I have posted on NVIDIA forums about this, but wanted to ask here as well: is the memory size for vkAllocateMemory forcibly truncated to 32 bits on Windows, and if so, why?
We use Vulkan for processing large amounts of data for scientific applications. The data sizes are usually much more than the VRAM size. Usually we work with systems that have 64-128 Gb of RAM and 8-12 Gb of VRAM, and the data volume for processing is usually about 32-64 Gb. Some algorithms require all the data to be accessible to the GPU at the same time. Obviously, such access is done via PCIe bus, which is not very fast, but it is acceptable for our purposes.
To achieve such behavior in CUDA we formerly used pinned memory and everything worked fine. Now we have moved to Vulkan and tried more or less the same approach - allocating aligned memory in RAM by OS functions and then using VK_KHR_external_memory extension to make it accessible to the GPU via the PCIe bus. To access this memory from the compute shader we use uint64_t addresses (provided by VK_KHR_buffer_device_address extension), so the buffer range limitations are not a problem for us.
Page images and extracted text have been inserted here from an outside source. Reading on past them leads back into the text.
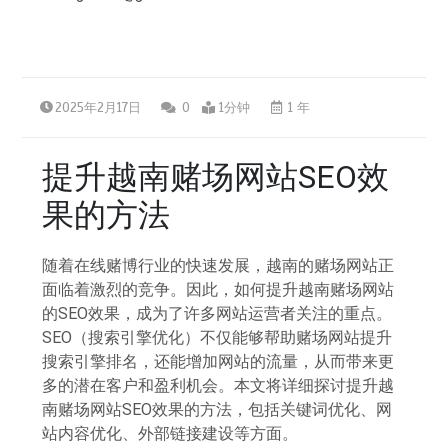
2025年2月17日
0
1分钟
1 年
提升越南赌场网站SEO效
果的方法
随着在线赌博行业的快速发展，越南的赌场网站正
面临着激烈的竞争。因此，如何提升越南赌场网站
的SEO效果，成为了许多网站运营者关注的重点。
SEO（搜索引擎优化）不仅能够帮助赌场网站提升
搜索引擎排名，还能增加网站的流量，从而带来更
多的潜在客户和盈利机会。本文将详细探讨提升越
南赌场网站SEO效果的方法，包括关键词优化、网
站内容优化、外部链接建设等方面。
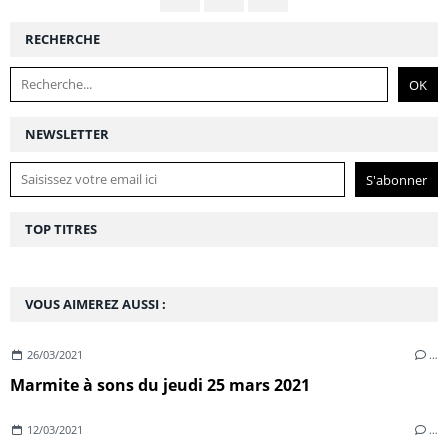
RECHERCHE
NEWSLETTER
TOP TITRES
VOUS AIMEREZ AUSSI :
26/03/2021
…
Marmite à sons du jeudi 25 mars 2021
12/03/2021
…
On Linux this approach actually works fine and we can access any amount of memory up to the total amount of RAM available, although the validation layers give the following message:
vkAllocateMemory(): pAllocateInfo->allocationSize (7516192768) is larger than maxMemoryAllocationSize (4292870144). While this might work locally on your machine, there are many external factors each platform has that is used to determine this limit. You should receive VK_ERROR_OUT_OF_DEVICE_MEMORY from this call, but even if you do not, it is highly advised from all hardware vendors to not ignore this limit.
It is our opinion that, logically, the allocation size limit should not apply in this case (that is, the validation layers should not report anything), since we’ve already allocated the memory, and want to merely map it for access from the GPU.
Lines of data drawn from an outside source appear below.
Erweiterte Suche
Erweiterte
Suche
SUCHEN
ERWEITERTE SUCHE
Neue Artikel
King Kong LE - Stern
On Windows we observed a rather strange behavior. A maximum of 4 Gb memory can be imported, and the allocation size seems to be truncated to 32 bits. For example, if 7Gb of memory is allocated and then imported, the vkAllocateMemory function called for memory import returns no error. However, only 3 Gb can then be accessed from the GPU. If 5 Gb of memory is allocated, only 1 Gb can be accessed, etc. That makes us think only the lower 32 bits of the requested buffer size are taken for import size, and the upper 32 bits are ignored, despite the type for allocationSize being uint64_t. It seems unrelated to maxMemoryAllocationSize in our opinion (although maxMemoryAllocationSize is also 4 Gb in our case). We are aware that on Windows only 50% of RAM can be mapped to the GPU, and the amount of memory we’re trying to allocate for our tests does not exceed this limit, so the 50% limitation is not related to our problem either.
On Linux (Ubuntu 22.04) we use NVIDIA 570 proprietary drivers. On Windows we use the latest Game drivers installed by NVIDIA Center (as for 29.04.2025, version 576.02). Are you aware what’s the reason for this behavior? Can anything be done about it?